Industrial Strength Hook and Loop

Industrial strength hook and loop can refer to a few things. One, it refers to material used in industrial applications. The standard hook and loop we sell is used in industrial applications everyday. The main factor in determining material strength is the width and quantity of hook and loop being used. A four inch square of hook and loop is going to be 16x stronger than a one inch square.

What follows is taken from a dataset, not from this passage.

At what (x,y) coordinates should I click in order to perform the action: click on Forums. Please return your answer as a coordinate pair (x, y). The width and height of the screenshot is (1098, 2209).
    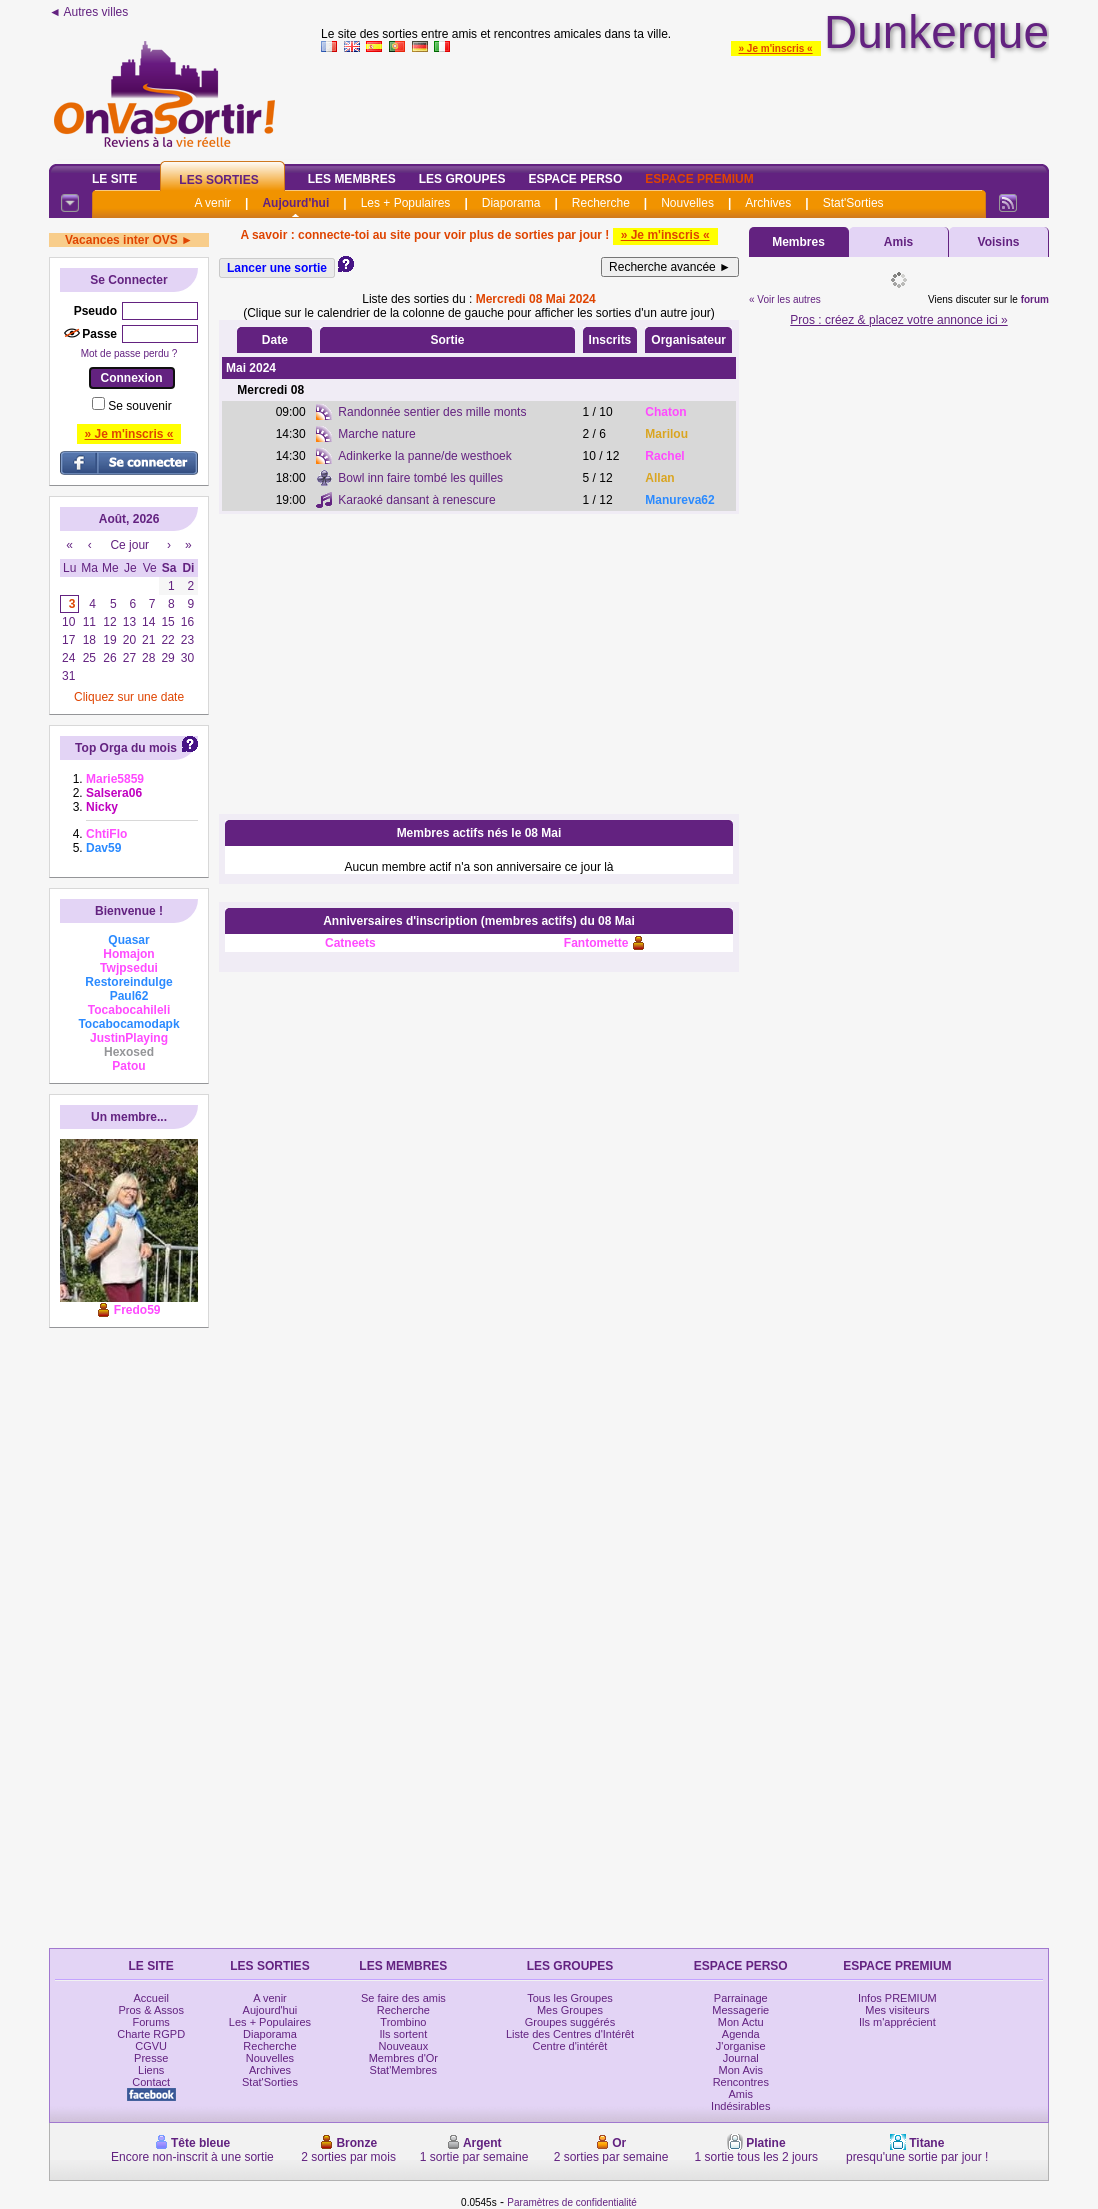
    Looking at the image, I should click on (151, 2022).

Industrial strength can also refer to the VELCRO® Brand Industrial Strength hook and loop consumer products sold in most big box stores. This is a low profile molded hook mated with the standard loop 1000, with acrylic adhesive backing, similar to the standard material we sell.

Types of Hook and Loop

As mentioned above, everything we sell is industrial strength. That said, there are sometimes constraints that a customer needs to work within that our standard material is not ideal for. Instances like very limited space, low profile applications, extra strong holds, etc. Since the more hook and loop you use, the stronger the closure strength, the same is true in reverse. The less hook and loop you use, the weaker the closure strength. Some applications are limited to 1” wide material for instance. Some need to be as thin as possible. Some need to hold strong in shear force, but peel apart easily. And others need to support a lot of weight. While there are answers for each of these challenges, and we do carry some specialty hook products that can resolve some of these issues, sometimes products need to be special ordered.

Types of Adhesive

Industrial strength hook and loop with adhesive backing usually refers to acrylic adhesive which has a wider operating temperature range than the rubber based adhesive and holds up better to moisture and chemical use. But acrylic adhesive is not necessarily better than the rubber adhesive in all applications. The rubber adhesive bonds better to some substrates than the acrylic. Sometimes neither adhesive is ideal for the application. It is always better to go with the adhesive that bonds best to the substrate being used. Secondary factors like heat/cold, moisture, chemicals, etc. won’t matter if the adhesive does not bond to the substrate in the first place.